## Instructions for the task:
Which lines below hold the word "Basket"? Copy all of them.

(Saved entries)
_____
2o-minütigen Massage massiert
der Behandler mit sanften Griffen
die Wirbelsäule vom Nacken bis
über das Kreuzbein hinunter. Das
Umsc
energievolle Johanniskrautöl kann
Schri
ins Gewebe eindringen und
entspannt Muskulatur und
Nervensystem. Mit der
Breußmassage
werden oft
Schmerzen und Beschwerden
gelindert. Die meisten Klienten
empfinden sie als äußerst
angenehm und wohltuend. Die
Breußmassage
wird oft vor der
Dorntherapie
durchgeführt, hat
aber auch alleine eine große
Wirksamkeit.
_____
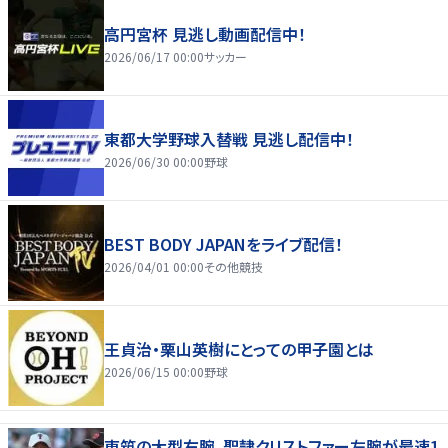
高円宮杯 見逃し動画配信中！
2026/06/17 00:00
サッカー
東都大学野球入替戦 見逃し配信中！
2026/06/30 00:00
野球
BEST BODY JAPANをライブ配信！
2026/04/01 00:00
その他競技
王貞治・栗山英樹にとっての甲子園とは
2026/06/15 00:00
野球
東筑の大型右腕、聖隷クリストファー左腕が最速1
_____
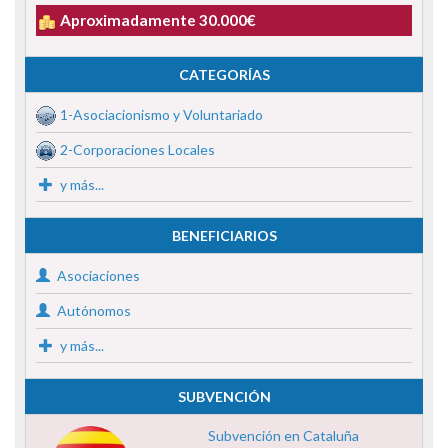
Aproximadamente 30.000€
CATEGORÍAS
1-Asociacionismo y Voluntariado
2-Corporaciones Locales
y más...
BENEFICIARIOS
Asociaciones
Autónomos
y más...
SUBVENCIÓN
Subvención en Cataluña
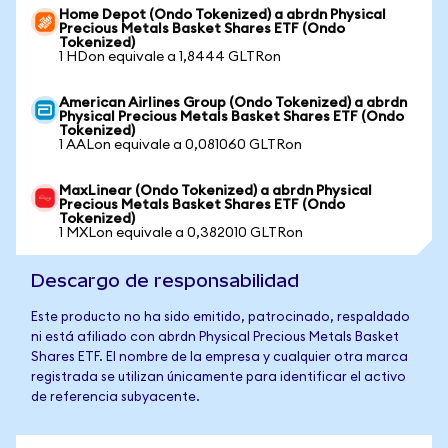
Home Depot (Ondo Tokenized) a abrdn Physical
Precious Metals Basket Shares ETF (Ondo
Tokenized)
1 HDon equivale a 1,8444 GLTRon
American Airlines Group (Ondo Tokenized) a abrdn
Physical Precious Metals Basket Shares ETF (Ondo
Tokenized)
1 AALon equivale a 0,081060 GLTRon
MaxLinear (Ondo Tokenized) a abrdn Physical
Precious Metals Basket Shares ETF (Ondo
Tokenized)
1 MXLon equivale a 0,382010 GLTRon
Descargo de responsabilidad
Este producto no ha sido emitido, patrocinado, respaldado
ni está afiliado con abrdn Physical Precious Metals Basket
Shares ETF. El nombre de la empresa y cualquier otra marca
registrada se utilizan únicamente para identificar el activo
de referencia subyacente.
_____
## Answer for this exercise:
Precious Metals Basket Shares ETF (Ondo
Physical Precious Metals Basket Shares ETF (Ondo
Precious Metals Basket Shares ETF (Ondo
ni está afiliado con abrdn Physical Precious Metals Basket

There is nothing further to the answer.